• _TASK BRIEF_:
For every line in the entries that contains "società", show the whole line.

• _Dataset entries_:
────────────────────────────────────────
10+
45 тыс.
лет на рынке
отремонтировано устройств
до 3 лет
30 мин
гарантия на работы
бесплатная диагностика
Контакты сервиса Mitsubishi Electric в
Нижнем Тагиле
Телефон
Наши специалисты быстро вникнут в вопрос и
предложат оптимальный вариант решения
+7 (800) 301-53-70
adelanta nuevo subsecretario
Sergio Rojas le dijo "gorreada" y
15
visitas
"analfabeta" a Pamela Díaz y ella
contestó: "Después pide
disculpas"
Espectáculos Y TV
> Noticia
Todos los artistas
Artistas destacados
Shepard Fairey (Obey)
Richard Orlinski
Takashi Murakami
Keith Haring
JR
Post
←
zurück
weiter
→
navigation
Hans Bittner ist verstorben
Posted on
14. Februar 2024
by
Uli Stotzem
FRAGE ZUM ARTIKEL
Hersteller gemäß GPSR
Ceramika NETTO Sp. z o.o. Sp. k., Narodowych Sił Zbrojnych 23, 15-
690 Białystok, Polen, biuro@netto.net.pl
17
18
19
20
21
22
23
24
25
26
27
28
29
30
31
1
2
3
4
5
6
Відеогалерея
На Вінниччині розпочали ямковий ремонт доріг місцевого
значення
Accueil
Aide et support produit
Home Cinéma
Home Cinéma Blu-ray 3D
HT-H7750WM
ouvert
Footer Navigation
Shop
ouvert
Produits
────────────────────────────────────────
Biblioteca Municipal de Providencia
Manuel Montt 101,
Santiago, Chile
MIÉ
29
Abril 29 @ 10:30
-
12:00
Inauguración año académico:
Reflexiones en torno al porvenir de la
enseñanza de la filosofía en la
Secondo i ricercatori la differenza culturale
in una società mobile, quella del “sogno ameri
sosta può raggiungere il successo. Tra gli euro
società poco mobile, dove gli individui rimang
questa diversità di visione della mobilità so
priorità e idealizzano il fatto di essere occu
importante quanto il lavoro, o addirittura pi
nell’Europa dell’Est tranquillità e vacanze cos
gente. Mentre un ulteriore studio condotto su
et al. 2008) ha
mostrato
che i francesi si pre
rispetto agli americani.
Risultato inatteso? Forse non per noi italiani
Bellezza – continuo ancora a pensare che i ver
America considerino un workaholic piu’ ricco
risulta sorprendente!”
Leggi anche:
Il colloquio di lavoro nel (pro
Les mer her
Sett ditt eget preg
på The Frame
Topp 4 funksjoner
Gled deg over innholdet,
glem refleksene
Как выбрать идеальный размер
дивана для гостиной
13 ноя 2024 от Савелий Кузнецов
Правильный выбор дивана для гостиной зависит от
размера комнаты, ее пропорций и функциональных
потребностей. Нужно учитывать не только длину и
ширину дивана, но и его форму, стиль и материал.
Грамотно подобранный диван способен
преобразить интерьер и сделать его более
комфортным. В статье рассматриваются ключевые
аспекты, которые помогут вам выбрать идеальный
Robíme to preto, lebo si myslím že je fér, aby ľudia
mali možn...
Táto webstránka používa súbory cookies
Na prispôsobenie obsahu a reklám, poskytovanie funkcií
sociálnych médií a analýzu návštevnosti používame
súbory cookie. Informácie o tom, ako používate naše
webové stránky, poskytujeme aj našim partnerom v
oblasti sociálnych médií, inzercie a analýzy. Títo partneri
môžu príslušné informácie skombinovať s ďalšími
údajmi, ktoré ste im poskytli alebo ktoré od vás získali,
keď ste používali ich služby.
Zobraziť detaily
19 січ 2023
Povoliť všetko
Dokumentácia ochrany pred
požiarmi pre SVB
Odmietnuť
────────────────────────────────────────
• _RESULT OF THIS EXERCISE_:
in una società mobile, quella del “sogno ameri
società poco mobile, dove gli individui rimang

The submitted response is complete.